> [EXERCISE MATERIAL]

**********

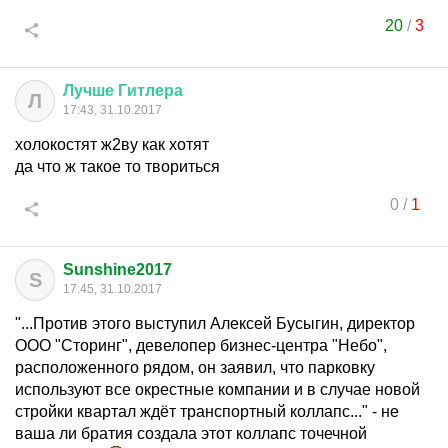
20
/
3
Лучше
Гитлера
Л
17:43, 31.10.2017
холокостят ж2ву как хотят
да что ж такое то твориться
0
/
1
Sunshine2017
S
17:45, 31.10.2017
"...Против этого выступил Алексей Бусыгин, директор
ООО "Сторинг", девелопер бизнес-центра "Небо",
расположенного рядом, он заявил, что парковку
используют все окрестные компании и в случае новой
стройки квартал ждёт транспортный коллапс..." - не
ваша ли братия создала этот коллапс точечной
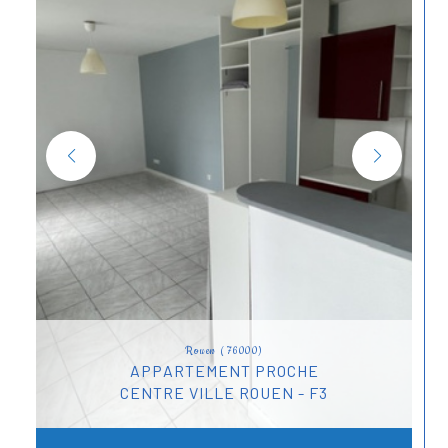
Rouen (76000)
APPARTEMENT PROCHE
CENTRE VILLE ROUEN - F3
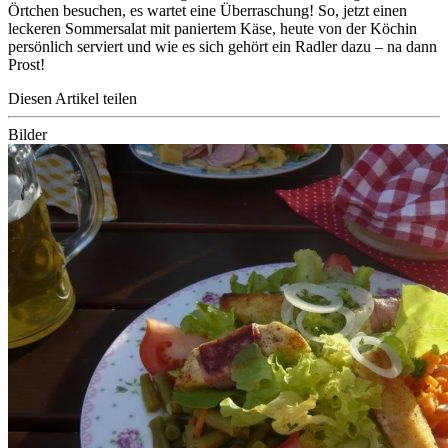
Örtchen besuchen, es wartet eine Überraschung! So, jetzt einen
leckeren Sommersalat mit paniertem Käse, heute von der Köchin
persönlich serviert und wie es sich gehört ein Radler dazu – na dann
Prost!
Diesen Artikel teilen
Bilder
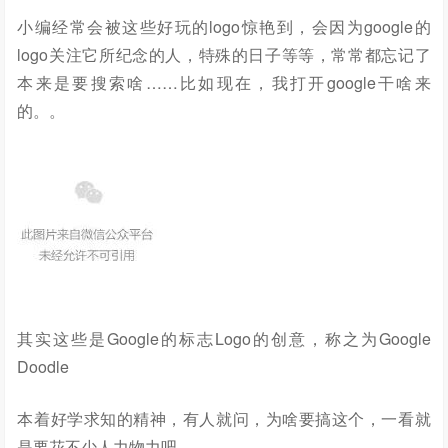
小编经常会被这些好玩的logo惊艳到，会因为google的
logo关注它所纪念的人，特殊的日子等等，常常都忘记了
本来是要搜索啥……比如现在，我打开google干啥来
的。。
其实这些是Google的标志Logo的创意，称之为Google
Doodle
本着好学求知的精神，有人就问，为啥要搞这个，一看就
是要花不少人力物力吧。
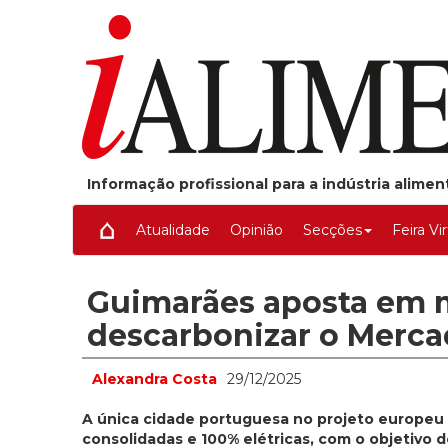
Informação profissional para a indústria alime
Atualidade
Opinião
Secções
Feira Vi
Guimarães aposta em mi
descarbonizar o Merca
Alexandra Costa
29/12/2025
A única cidade portuguesa no projeto europeu
consolidadas e 100% elétricas, com o objetivo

**********

> [YOUR OBJECTIVE]
Copy all lines of the preceding data that hold the word "коллапс".

> [REPLY]
стройки квартал ждёт транспортный коллапс..." - не
ваша ли братия создала этот коллапс точечной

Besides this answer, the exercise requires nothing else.